▶ [Exercise details] From the data that follows, copy every line with the string "Docosahexaenol".

▶ [Data]
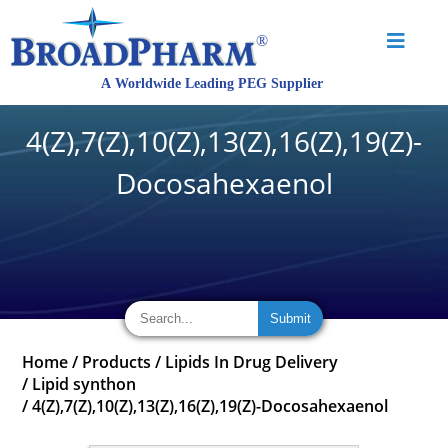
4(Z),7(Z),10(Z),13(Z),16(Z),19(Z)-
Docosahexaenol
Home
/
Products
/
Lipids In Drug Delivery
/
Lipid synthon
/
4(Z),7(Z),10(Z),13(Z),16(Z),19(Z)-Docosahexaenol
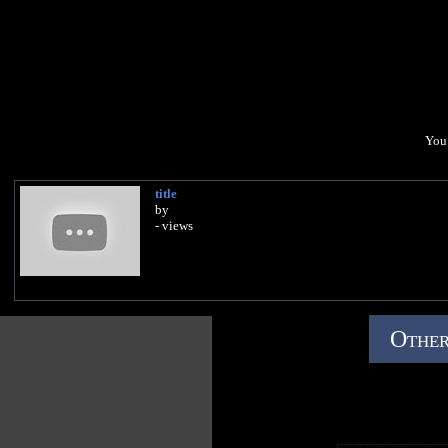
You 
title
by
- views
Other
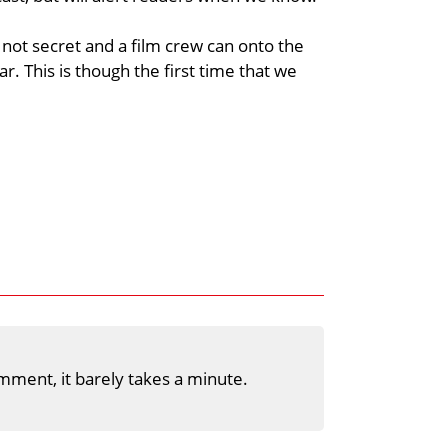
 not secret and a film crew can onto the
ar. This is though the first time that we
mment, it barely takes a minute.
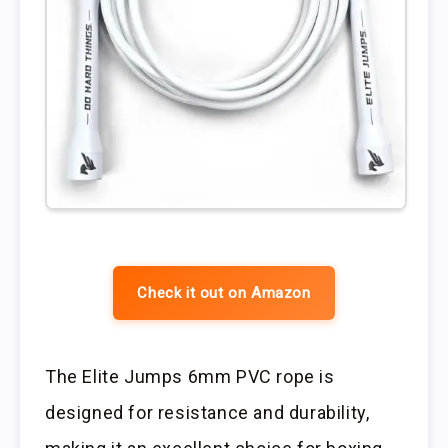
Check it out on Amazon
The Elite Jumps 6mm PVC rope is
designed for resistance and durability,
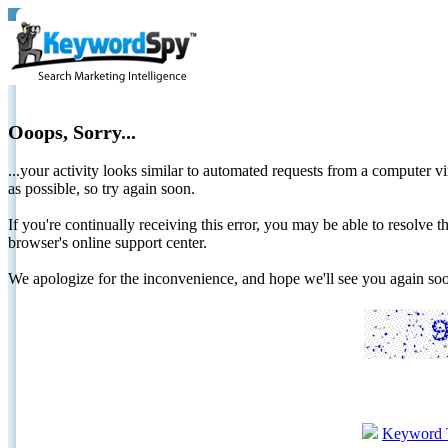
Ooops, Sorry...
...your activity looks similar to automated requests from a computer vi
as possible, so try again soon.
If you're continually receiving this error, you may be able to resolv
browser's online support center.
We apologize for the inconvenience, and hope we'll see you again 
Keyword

▶ [Result of this task]
Docosahexaenol
4(Z),7(Z),10(Z),13(Z),16(Z),19(Z)-Docosahexaenol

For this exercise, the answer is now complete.